Brief conference notes (I’m not actually well enough to do a proper blog post yet):
Good things:
The Digital Bill Of Rights proposals from Tim Farron and Julian Huppert are the most sensible thing any party has ever said on the subject. Given that it was only about eighteen months ago that the parliamentary party was almost going to let the horrible surveillance bill go through essentially on the nod, the turnaround has been fantastic. I’m proud that I played a very small part in that turnaround, and that I’m friends with some of the people who did more of the work, and now we have an actual Liberal policy. Now to put it into action.
The Power To The People motion. It could have been better if the amendment about devolution had passed, and I think the bit about job-share MPs is a hostage to fortune (they’d be fine *with STV*, but it’s the kind of thing that could very, very easily be provided on its own as a sop in coalition negotiations, and job-share MPs with FPTP would be catastrophic, so I supported Nottingham Sarah Brown’s attempt to delete those lines) but it’s a fine motion overall.
The attitude towards equality and diversity. The party is still far too white, too male, and too upper-middle-class, but when you hear people like Bernard Greaves talking in serious, knowledgeable, terms about the intersectional problems facing trans people from Africa, or employment discrimination against autistic people, it’s clear that there is a *serious* effort to rectify this.
Meeting many people I knew from the internet but hadn’t met in real life before, as well as spending (all too little) time with friends.
The Bad:
The fatuous idiot from EMLD (not the chair, but someone else from it) who tried to deny that there *any* were problems within minority communities and claimed that the *only* problem they faced was oppression from white people, and then made the absurd claim that white women choosing to have labioplasty is equivalent to involuntary female genital mutilation. I was unsurprised to learn he was both a policeman and ex-Labour — the communitarianism was strong in that one, at the expense of sense. (Not all Labour people are communitarians, but almost all communitarians are Labour — it’s a failure mode of Labour’s culture in a way that Little-Englanderism is of the Tories or an obsession with systems over people is with us).
The new immigration policy. It’s largely rather good, but there are enough bad things about it that I couldn’t vote for it. I was finally swayed by Caron Lindsay’s intervention, when she pointed out a line I hadn’t seen — if our new policy had been law eight years ago, I would not have been able to get married. I could not in all conscience vote for something like that.
The dull speech from a minister which went on about improving equality in the boardroom. Frankly I think there are about ten quadrillion things more important than ensuring that a quota of women be reached on the boards of FTSE 100 companies, since that can by its very nature only improve things for a few, already extremely-well-off, women.
Clegg talking once again about keeping British politics firmly in the centre.

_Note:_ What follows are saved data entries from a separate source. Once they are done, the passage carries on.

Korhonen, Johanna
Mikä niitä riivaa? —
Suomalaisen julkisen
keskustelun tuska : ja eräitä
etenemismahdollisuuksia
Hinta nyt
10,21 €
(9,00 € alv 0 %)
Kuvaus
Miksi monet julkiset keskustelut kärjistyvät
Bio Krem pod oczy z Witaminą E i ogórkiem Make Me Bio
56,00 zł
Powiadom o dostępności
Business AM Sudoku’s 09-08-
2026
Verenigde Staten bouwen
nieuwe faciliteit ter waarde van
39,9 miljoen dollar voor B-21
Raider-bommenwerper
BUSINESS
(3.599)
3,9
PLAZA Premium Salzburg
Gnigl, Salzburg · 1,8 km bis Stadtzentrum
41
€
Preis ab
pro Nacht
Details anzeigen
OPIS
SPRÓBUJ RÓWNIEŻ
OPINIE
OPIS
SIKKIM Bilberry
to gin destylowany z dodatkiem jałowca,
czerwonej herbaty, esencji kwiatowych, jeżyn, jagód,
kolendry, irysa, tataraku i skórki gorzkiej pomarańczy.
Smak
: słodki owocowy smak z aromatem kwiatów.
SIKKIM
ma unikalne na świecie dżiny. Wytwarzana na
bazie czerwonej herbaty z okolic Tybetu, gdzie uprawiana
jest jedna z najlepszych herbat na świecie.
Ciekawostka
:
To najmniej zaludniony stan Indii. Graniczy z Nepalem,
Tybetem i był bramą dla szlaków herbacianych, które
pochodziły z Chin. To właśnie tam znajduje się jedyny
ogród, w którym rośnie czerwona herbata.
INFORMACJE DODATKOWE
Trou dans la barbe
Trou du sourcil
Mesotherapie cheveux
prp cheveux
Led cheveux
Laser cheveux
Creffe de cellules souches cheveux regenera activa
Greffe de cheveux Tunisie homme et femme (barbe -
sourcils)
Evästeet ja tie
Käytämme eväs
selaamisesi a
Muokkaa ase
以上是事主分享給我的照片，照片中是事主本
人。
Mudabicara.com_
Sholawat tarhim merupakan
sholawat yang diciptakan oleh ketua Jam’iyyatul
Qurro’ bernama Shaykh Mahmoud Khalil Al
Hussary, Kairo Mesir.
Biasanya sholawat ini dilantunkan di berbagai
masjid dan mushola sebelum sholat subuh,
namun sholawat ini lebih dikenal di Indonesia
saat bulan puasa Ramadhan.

He was pretty decent otherwise in his speech and Q&A, but he doesn’t seem to realise that his party are *not*, for the most part, centrists, but radical Liberals.
The way some aspects of the policy proposals seemed pre-negotiated-away for coalition agreements. The thinking seemed to be to go for policies we might be able to persuade one of the other parties to agree with as they are, rather than to go for the best policy we can and then negotiate it down if any coalition negotiations happen.
The worst:
I thought when I was heading off to conference that the reason I was feeling ill was an ongoing niggly throat infection I’d had for weeks and that didn’t seem at all contagious. Instead, within a day or so of getting there it had turned into some sort of monstrous chest thing that made it almost impossible for me to breathe. I may, therefore, have infected people, and I apologise. I’d have stayed at home had I known this was a new thing rather than a continuation of the old one.
Oh look, that’s turned into a blog post after all. I’ll post it on my blog as well as FB…
I agree with most of your points but would point out that it’s the leaders that make the culture of an organisation, so the constitution of the board has an effect on everybody working there – a point made very strongly at the Lib Dem women/EMLD/Chinese fringe meeting.